Kegiatan pendidikan Islam di Aceh lahir, tumbuh dan berkembang bersamaan dengan berkembangnya Islam di Aceh. Konversi massal masyarakat kepada Islam pada masa perdagangan disebabkan oleh Islam merupakan agama yang siap pakai, asosiasi Islam dengan kejayaan, kejayaan militer Islam, mengajarkan tulisan dan hapalan, kepandaian dalam penyembuhan dan pengajaran tentang moral.(Musrifah,2005: 20).
Konversi massal masyarakat kepada Islam pada masa kerajaan Islam di Aceh tidak lepas dari pengaruh penguasa kerajaan serta peran ulama dan pujangga. Aceh menjadi pusat pengkajian Islam sejak zaman Sultan Malik Az-Zahir berkuasa, dengan adanya sistem pendidikan informal berupa halaqoh. Yang pada kelanjutannya menjadi sistem pendidikan formal. Dalam konteks inilah, pemakalah akan membahas tentang pusat pengkajian Islam pada masa Kerajaan Islam dengan membatasi wilayah bahasan di daerah Aceh, dengan batasan masalah, pengertian pendidikan Islam, masuk dan berkembangnya Islam di Aceh, dan pusat pengkajian Islam pada masa tiga kerajaan besar Islam di Aceh.
Pendidikan Islam
Secara etimologis pendidikan diterjemahkan ke dalam bahasa Arab “Tarbiyah”dengan kata kerjanya “Robba” yang berarti mengasuh, mendidik, memelihara.(Zakiyah Drajat, 1996: 25)

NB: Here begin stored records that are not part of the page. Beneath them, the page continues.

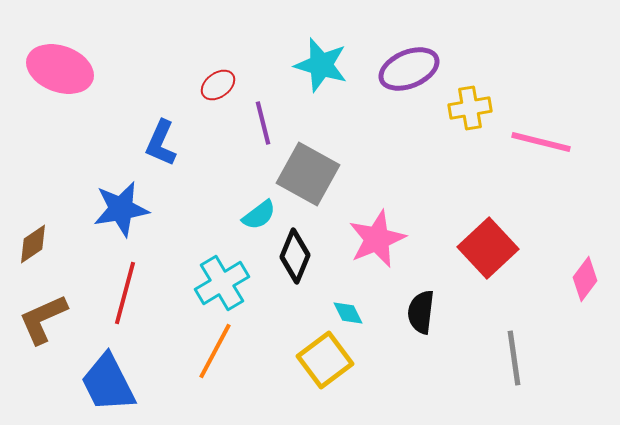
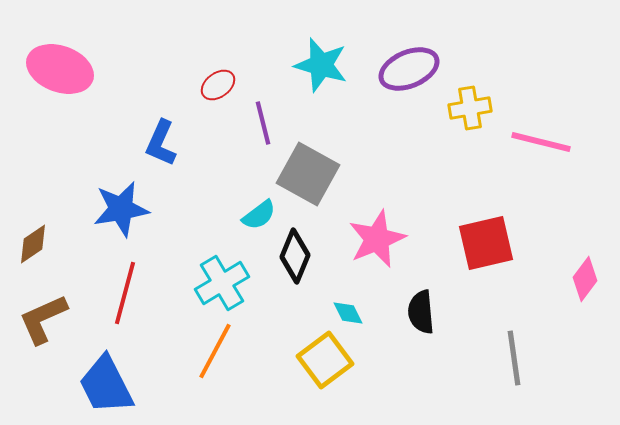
red square: moved 2 px left, 5 px up; rotated 30 degrees clockwise
black semicircle: rotated 12 degrees counterclockwise
blue trapezoid: moved 2 px left, 2 px down
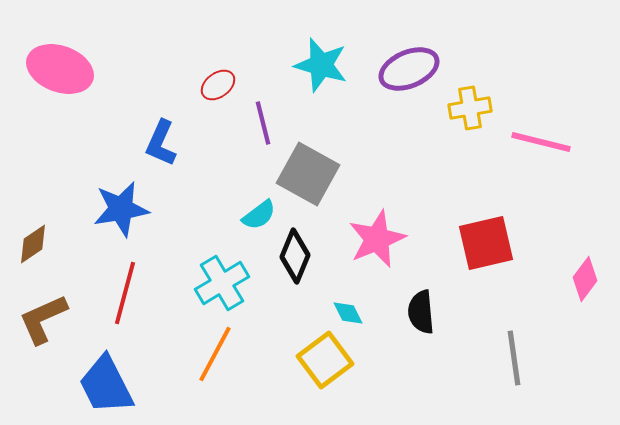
orange line: moved 3 px down
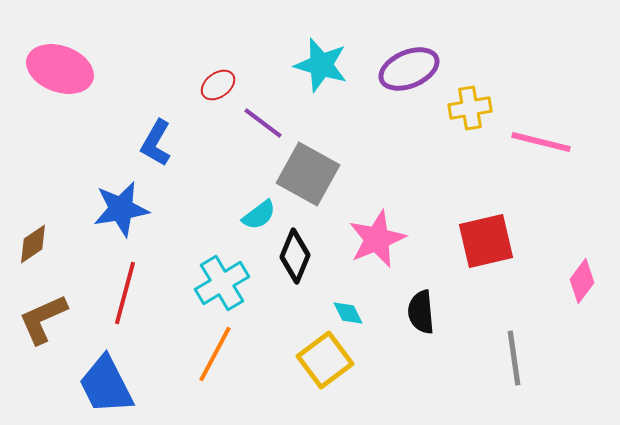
purple line: rotated 39 degrees counterclockwise
blue L-shape: moved 5 px left; rotated 6 degrees clockwise
red square: moved 2 px up
pink diamond: moved 3 px left, 2 px down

Menurut pendapat ahli, Ki Hajar Dewantara pendidikan adalah tuntutan di dalam hidup tumbuhnya anak-anak, maksudnya pendidikan adalah menuntun segala kekuatan kodrat yang ada pada anak-anak itu, agar mereka sebagai manusia dan sebagai anggota masyarakat dapat mencapai keselamatan dan kebahagiaan yang setinggi-tingginya. (Hasbullah,2001: 4)

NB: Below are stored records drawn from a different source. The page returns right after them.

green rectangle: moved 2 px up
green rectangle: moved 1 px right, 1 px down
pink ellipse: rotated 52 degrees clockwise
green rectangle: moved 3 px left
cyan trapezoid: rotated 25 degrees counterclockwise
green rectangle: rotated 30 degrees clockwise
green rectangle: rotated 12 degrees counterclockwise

Pendidikan adalah segala usaha orang dewasa
dalam pergaulan dengan anak-anak untuk memimpin perkembangan jasmani dan
rohaninya ke arah kedewasaan. (Ngalim Purwanto, 1995:11). HM. Arifin
menyatakan, pendidikan secara teoritis mengandung pengertian “memberi makan”

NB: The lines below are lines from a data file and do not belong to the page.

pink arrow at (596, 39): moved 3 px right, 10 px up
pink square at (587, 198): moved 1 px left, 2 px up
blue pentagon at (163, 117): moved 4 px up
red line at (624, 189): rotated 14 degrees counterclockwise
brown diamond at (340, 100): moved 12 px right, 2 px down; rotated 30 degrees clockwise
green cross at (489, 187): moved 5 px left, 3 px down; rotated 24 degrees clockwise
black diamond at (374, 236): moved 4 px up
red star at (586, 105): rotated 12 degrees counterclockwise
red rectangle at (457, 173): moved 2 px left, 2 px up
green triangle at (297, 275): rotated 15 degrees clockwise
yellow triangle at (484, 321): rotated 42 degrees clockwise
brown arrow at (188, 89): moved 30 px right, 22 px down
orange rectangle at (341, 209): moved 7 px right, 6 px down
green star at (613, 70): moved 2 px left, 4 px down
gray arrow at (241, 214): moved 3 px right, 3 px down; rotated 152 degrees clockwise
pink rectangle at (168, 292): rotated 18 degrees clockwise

kepada jiwa anak didik sehingga mendapatkan kepuasan rohaniah, juga sering
diartikan dengan menumbuhkan kemampuan dasar manusia.(HM.Arifin, 2003: 22)
Menurut Undang-Undang Sistem Pendidikan
Nasional (Sisdiknas) Bab 1 pasal 1 ayat 1, pendidikan adalah usaha sadar dan
terencana untuk mewujudkan suasana belajar dan proses pembelajaran agar peserta
didik secara aktif mengembangkan potensi dirinya untuk memiliki kekuatan
spiritual keagamaan, pengendalian diri, serta keterampilan yang diperlukan
dirinya, masyarakat, bangsa dan negara. (UU Sisdiknas No. 20, 2003)
Pendidikan memang sangat berguna bagi setiap
individu. Jadi, pendidikan merupakan suatu proses belajar mengajar yang
membiasakan warga masyarakat sedini mungkin menggali, memahami, dan mengamalkan
semua nilai yang disepa kati sebagai nilai terpuji dan dikehendaki, serta
berguna bagi kehidupan dan perkembangan pribadi, masyarakat, bangsa dan negara.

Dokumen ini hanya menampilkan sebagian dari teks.